Dataset entries
:::
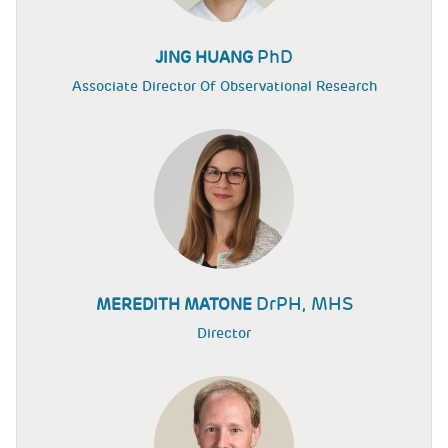
PhD
JING HUANG
Associate Director Of Observational Research
DrPH, MHS
MEREDITH MATONE
Director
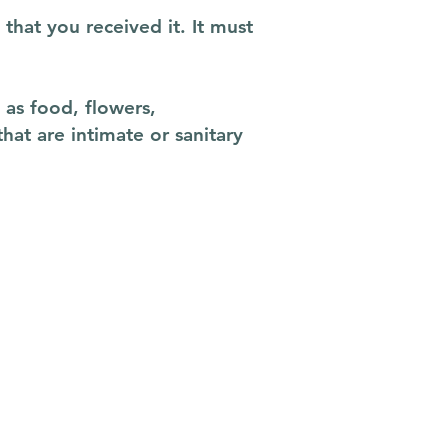
that you received it. It must
as food, flowers,
at are intimate or sanitary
:::
WHAT IS BEING ASKED
Without including any picture, repeat the data exactly.

RESPONSE FOR THIS EXERCISE
PhD
JING HUANG
Associate Director Of Observational Research
DrPH, MHS
MEREDITH MATONE
Director
that you received it. It must
as food, flowers,
at are intimate or sanitary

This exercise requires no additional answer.